15.2.8. Explanations for major trends of main variables compared to the last data transmission to Eurostat
Compared to IFS 2020, in IFS 2023, the number of farms with UAA (excluding kitchen garden) fully converted or under conversion to organic farming increased as result of farmers who declared in 2023 very small areas cultivated organically but not registered with control and certification bodies.
Starting with statistics on agricultural input and output regulation, the plan (as recommended by the regulation) is to use data from control and certification bodies for a reliable count of farms and the organic area. We consider data from these bodies more reliable than that declared by farmers.
The number of farms having livestock also increased in 2023, compared to 2020. With regards to the holdings distribution by their SO_EURO class, there was an increase in the share of holdings falling in SO_EURO classes above 2 000 €, in the same time frame.
Compared to 2020, in 2023 they remarkably increased the number of holdings where the managers were involved in other gainful activities non related to the holdings.
15.2.9. Maintain of statistical identifiers over time
Yes15.3. Coherence - cross domain
See sub-categories below.
15.3.1. Coherence - sub annual and annual statistics
Not applicable to Integrated Farm Statistics, because there are no sub annual data collections in agriculture.

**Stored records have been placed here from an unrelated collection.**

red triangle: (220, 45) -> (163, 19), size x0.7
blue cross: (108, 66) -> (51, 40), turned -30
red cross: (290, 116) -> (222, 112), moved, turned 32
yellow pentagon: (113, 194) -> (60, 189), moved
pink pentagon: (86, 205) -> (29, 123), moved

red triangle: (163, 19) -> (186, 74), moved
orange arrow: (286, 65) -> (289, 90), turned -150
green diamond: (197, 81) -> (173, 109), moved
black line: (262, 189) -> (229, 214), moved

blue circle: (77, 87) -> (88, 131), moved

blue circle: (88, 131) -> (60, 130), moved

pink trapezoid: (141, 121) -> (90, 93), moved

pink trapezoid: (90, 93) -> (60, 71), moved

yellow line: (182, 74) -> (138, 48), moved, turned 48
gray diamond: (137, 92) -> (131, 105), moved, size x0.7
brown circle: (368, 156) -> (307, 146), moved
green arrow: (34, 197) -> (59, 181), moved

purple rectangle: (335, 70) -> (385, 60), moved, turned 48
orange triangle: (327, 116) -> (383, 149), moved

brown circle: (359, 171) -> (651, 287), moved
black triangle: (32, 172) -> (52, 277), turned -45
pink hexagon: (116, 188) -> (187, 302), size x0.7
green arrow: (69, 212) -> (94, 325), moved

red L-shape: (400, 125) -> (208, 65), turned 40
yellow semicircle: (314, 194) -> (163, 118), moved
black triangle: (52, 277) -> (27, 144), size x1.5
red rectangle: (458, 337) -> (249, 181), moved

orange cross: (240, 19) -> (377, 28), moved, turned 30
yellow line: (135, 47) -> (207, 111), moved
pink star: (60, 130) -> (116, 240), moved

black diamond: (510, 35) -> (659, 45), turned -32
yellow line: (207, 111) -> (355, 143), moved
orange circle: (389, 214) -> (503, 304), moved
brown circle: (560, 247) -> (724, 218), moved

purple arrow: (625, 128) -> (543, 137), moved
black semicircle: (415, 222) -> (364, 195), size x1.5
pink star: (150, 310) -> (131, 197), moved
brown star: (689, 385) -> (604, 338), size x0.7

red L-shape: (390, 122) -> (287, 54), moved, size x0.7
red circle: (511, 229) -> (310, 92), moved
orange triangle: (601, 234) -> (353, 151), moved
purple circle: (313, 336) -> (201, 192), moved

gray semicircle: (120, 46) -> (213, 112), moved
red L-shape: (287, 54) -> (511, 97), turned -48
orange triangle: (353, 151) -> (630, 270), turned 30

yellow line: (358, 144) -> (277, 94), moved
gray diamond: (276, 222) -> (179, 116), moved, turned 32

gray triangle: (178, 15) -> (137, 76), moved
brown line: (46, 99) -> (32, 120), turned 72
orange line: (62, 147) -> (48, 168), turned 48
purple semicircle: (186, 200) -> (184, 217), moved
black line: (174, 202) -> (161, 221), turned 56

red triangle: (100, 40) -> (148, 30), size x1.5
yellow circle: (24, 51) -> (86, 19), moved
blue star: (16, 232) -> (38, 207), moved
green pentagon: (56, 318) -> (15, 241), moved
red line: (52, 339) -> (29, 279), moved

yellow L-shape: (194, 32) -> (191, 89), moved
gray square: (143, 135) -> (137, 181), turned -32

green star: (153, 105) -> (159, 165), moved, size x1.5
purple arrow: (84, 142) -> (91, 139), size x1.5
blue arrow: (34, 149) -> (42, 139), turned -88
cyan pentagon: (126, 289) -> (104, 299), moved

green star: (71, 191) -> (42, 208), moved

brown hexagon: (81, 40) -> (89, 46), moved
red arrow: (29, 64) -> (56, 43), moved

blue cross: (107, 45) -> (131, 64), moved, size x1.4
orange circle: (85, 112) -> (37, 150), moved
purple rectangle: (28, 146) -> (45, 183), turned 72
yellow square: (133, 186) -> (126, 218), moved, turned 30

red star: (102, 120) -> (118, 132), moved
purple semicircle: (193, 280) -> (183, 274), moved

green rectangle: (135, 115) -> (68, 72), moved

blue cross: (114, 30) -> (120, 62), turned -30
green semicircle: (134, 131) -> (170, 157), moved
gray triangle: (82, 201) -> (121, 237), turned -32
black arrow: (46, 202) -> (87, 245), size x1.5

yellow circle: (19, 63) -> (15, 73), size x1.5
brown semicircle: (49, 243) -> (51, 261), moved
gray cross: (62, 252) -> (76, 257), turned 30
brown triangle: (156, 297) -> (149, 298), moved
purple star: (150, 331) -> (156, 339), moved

15.3.2. Coherence - National Accounts
Not applicable, because Integrated Farm Statistics have no relevance for national accounts.

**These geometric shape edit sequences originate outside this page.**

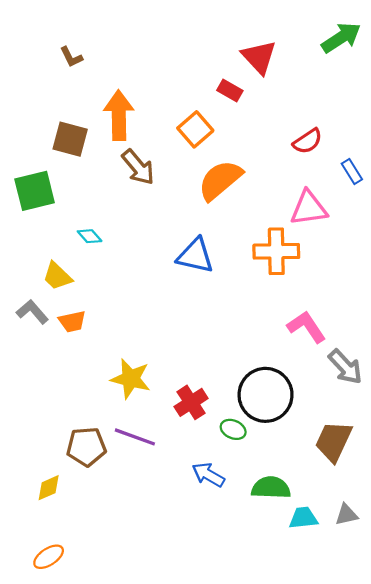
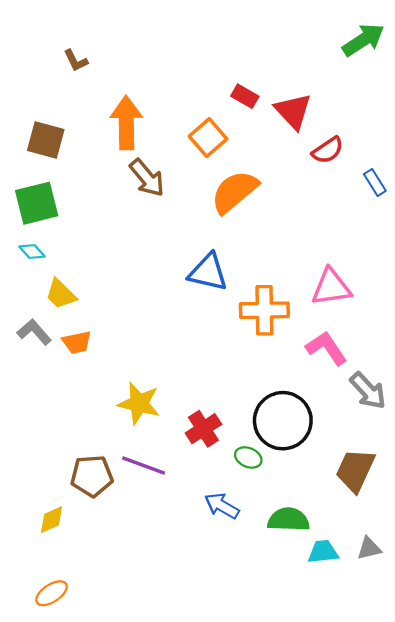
red triangle: (259, 57) -> (293, 111), moved
brown square: (70, 139) -> (46, 140), moved
pink triangle: (309, 208) -> (331, 287), moved
cyan diamond: (90, 236) -> (32, 252), moved
orange cross: (276, 251) -> (264, 310), moved

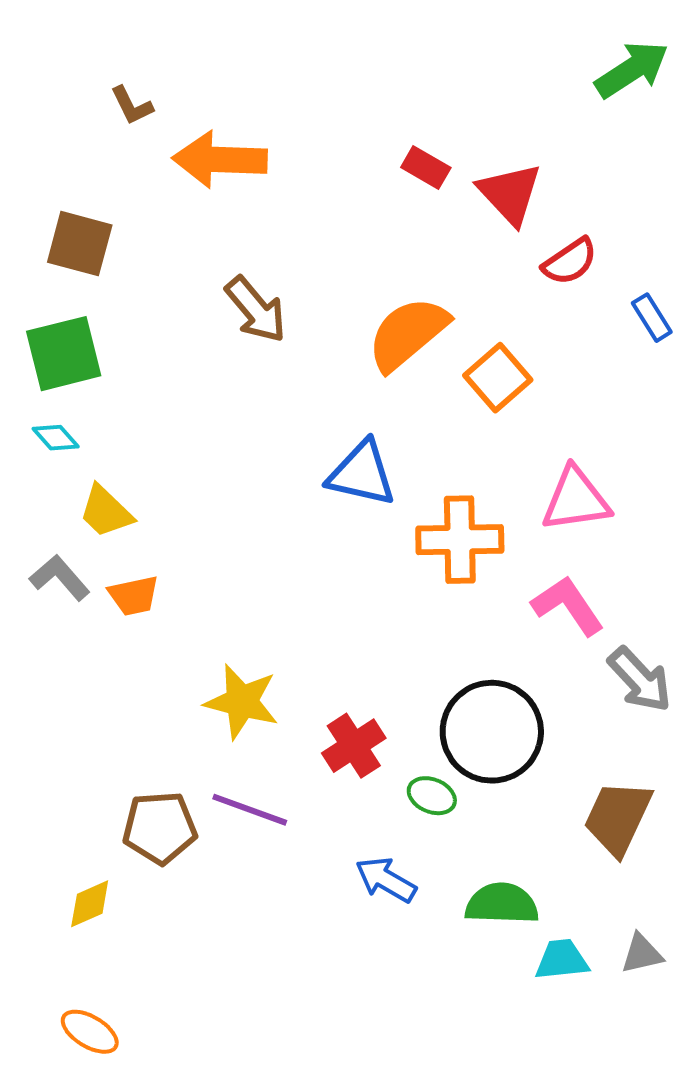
orange arrow: (126, 123) -> (220, 160), moved, turned -87
orange square: (208, 138) -> (498, 378), moved
orange ellipse: (52, 593) -> (90, 1032), turned 64

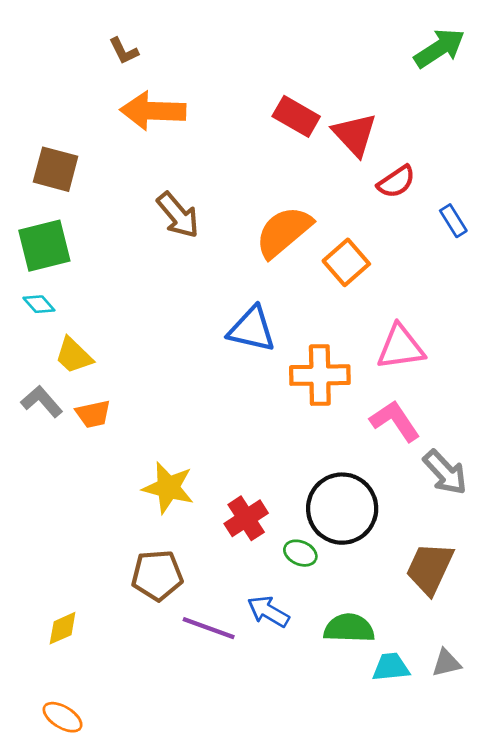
brown L-shape: (132, 106) -> (124, 51), moved
red rectangle: (426, 168) -> (296, 116), size x1.4
purple line: (250, 810) -> (209, 628), moved
brown pentagon: (160, 828) -> (157, 575), moved

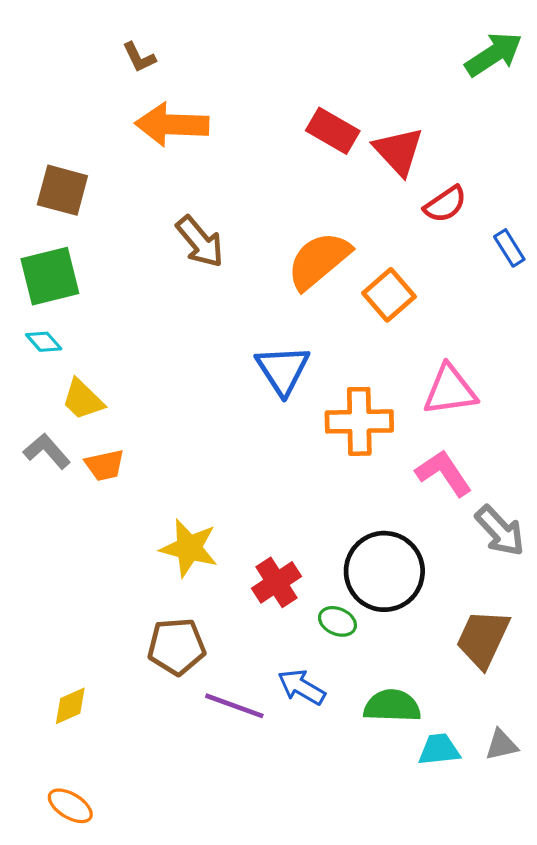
blue triangle: (252, 329) -> (283, 370), turned 44

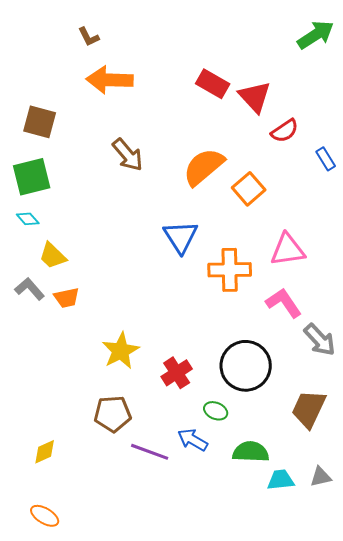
yellow star: (189, 548) -> (121, 351), turned 30
green ellipse: (337, 621) -> (216, 411), moved

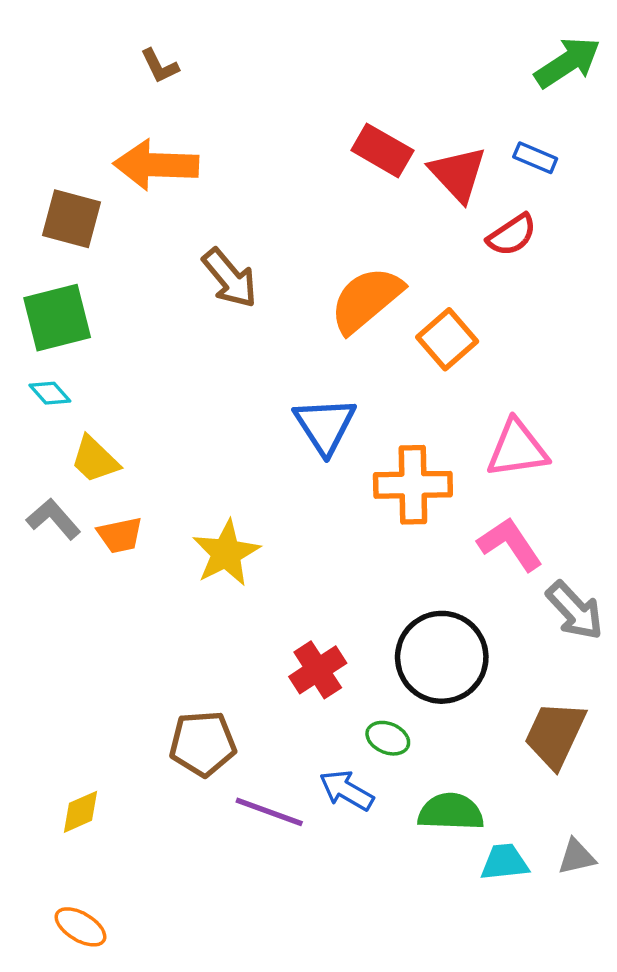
orange arrow: (110, 80) -> (156, 165), moved
blue rectangle: (326, 159) -> (535, 158), moved, turned -35
yellow star: (121, 351) -> (226, 553), moved

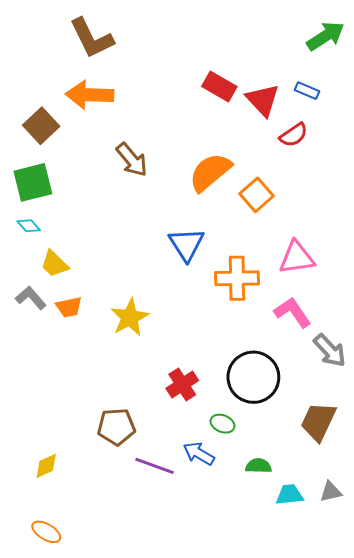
brown L-shape: (160, 66) -> (92, 38), size x2.0
brown square: (72, 219) -> (41, 126), turned 32
green semicircle: (451, 812) -> (259, 466), size x0.7

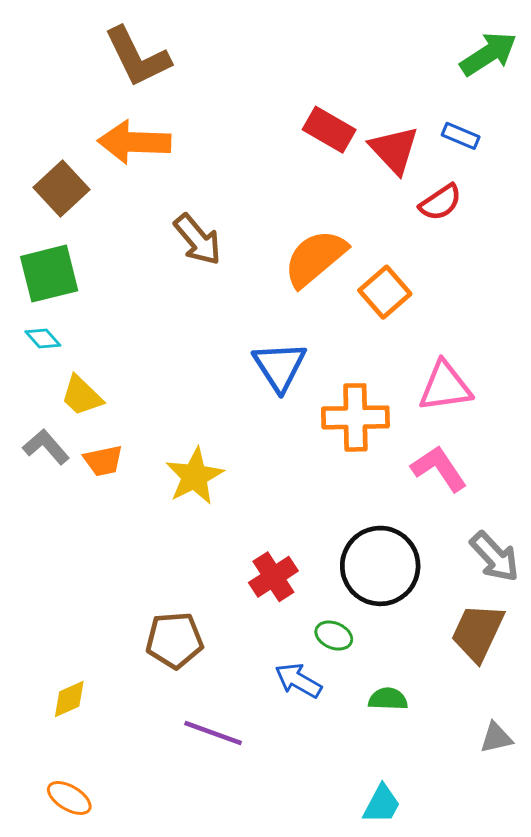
gray arrow: (330, 350) -> (495, 557), moved
purple line: (154, 466) -> (213, 733), moved
cyan trapezoid: (289, 495) -> (382, 804), moved, turned 124

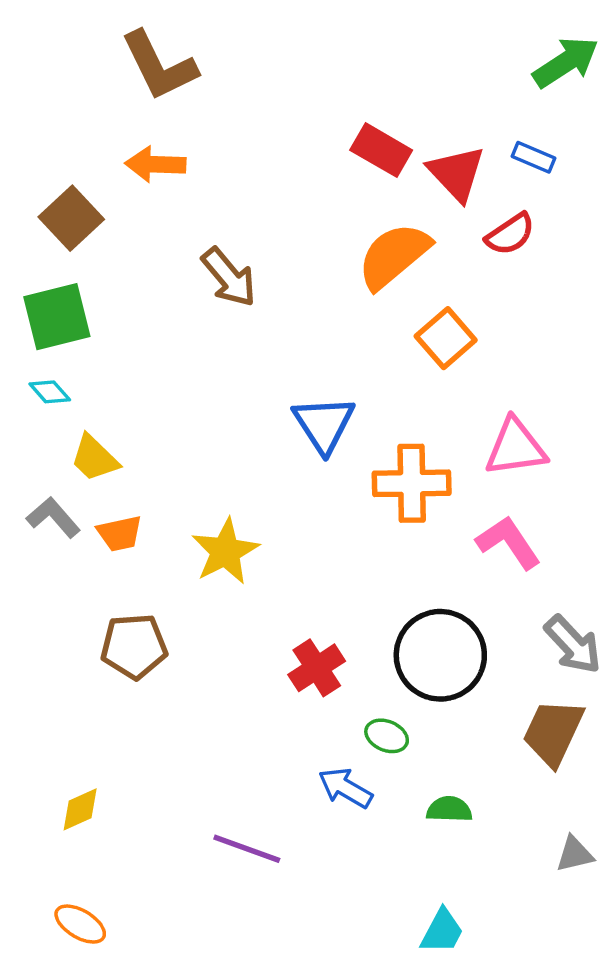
orange arrow: (134, 142) -> (155, 164), size x0.7
orange semicircle: (315, 258) -> (394, 256), moved
brown pentagon: (174, 640) -> (134, 646), moved

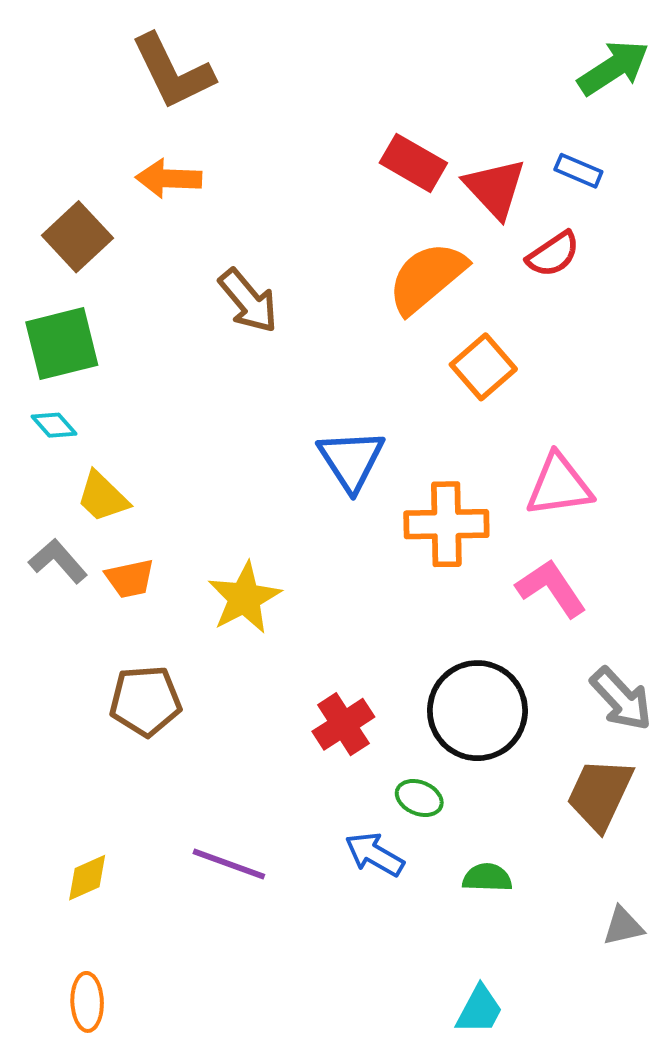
purple line: (247, 849) -> (229, 864), moved
orange ellipse: (80, 924) -> (87, 1002), turned 57

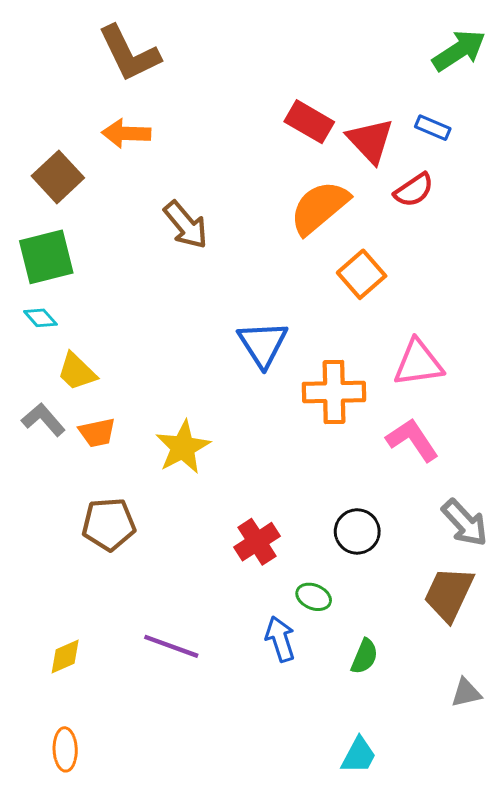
black circle: (477, 711) -> (357, 531), size x0.6
blue arrow: (375, 854) -> (280, 639), turned 42
green semicircle: (487, 878) -> (364, 656), turned 111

15.3.3. Coherence at micro level with data collections in other domains in agriculture
See sub-categories below.
15.3.3.1. Analysis of coherence at micro level
Yes15.3.3.2. Results of analysis at micro level
Results are coherent at micro level for annual crop statistics and animal production statistics. There are no significant differences.

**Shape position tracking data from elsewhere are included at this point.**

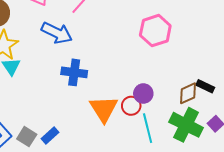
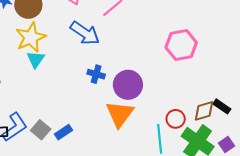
blue cross: (74, 72) -> (96, 74), size x0.7
purple circle: (143, 94) -> (128, 85), moved, size x1.5
red circle: (131, 106) -> (176, 119), moved

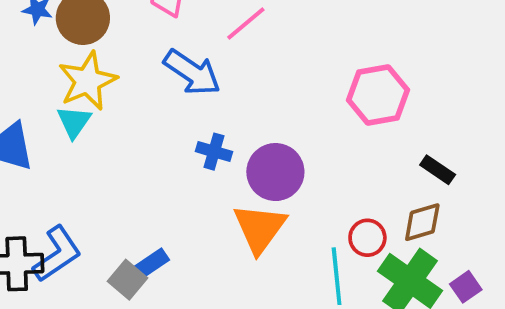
cyan triangle: (36, 59) -> (74, 122), moved
black rectangle: (222, 106) -> (438, 170), moved
gray square: (41, 130) -> (128, 280), moved

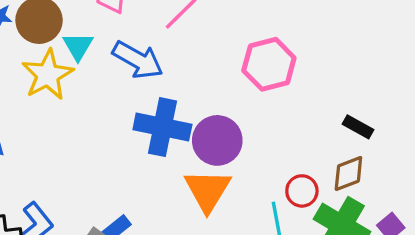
pink hexagon: (378, 95) -> (269, 64), moved
cyan triangle: (74, 122) -> (78, 46), moved
blue cross: (214, 152) -> (162, 127), size x1.8

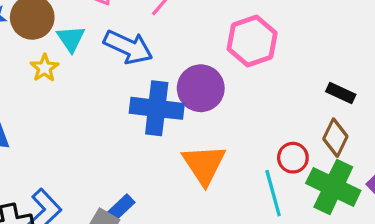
yellow star: (48, 75) -> (44, 68), size x0.6
purple circle: (217, 140) -> (201, 88), moved
brown diamond: (348, 173) -> (335, 138), turned -39

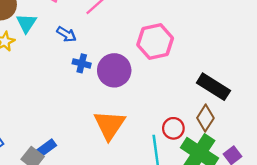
blue arrow: (128, 47) -> (66, 34), size x0.6
black rectangle: (341, 93) -> (213, 87), size x1.6
blue cross: (157, 108) -> (82, 63), moved, size x0.5

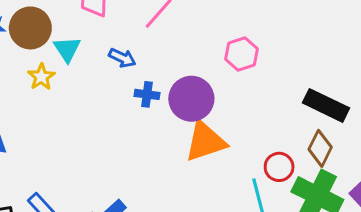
pink hexagon: (155, 41) -> (242, 54), size x0.7
orange triangle: (110, 125) -> (205, 141), moved, turned 44

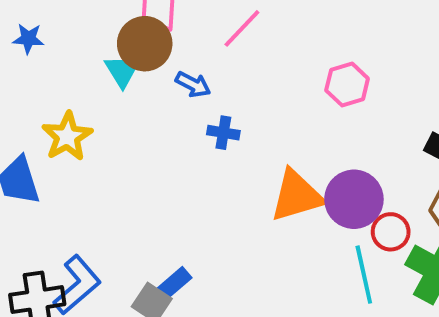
brown circle: (30, 28) -> (145, 44), moved
yellow star: (41, 77) -> (67, 136), moved, size x1.4
purple circle: (191, 99) -> (354, 199), moved

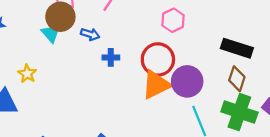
yellow star: (67, 136) -> (27, 74), size x0.7
red circle: (391, 232) -> (158, 59), moved, size x1.6

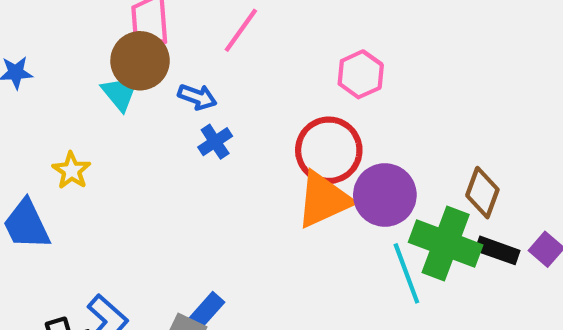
black rectangle: (237, 48) -> (497, 250), moved, size x0.7
blue cross: (111, 57) -> (215, 142), moved, turned -35
green cross: (239, 112) -> (446, 244), moved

15.3.4. Coherence at macro level with data collections in other domains in agriculture
See sub-categories below.
15.3.4.1. Analysis of coherence at macro level
Yes15.3.4.2. Results of analysis at macro level
Coherence cross-domain: IFS vs CROP PRODUCTION
The main differences recorded were for F0000T, G0000T, J0000T, Q0000T, K0000T and V0000_S0000 and they are mainly small areas that have a small share in the total cultivated area.
Another cause of the differences between regions may be that the IFS recorded the entire area of the holding in one place, even if the holding owned land in several regions.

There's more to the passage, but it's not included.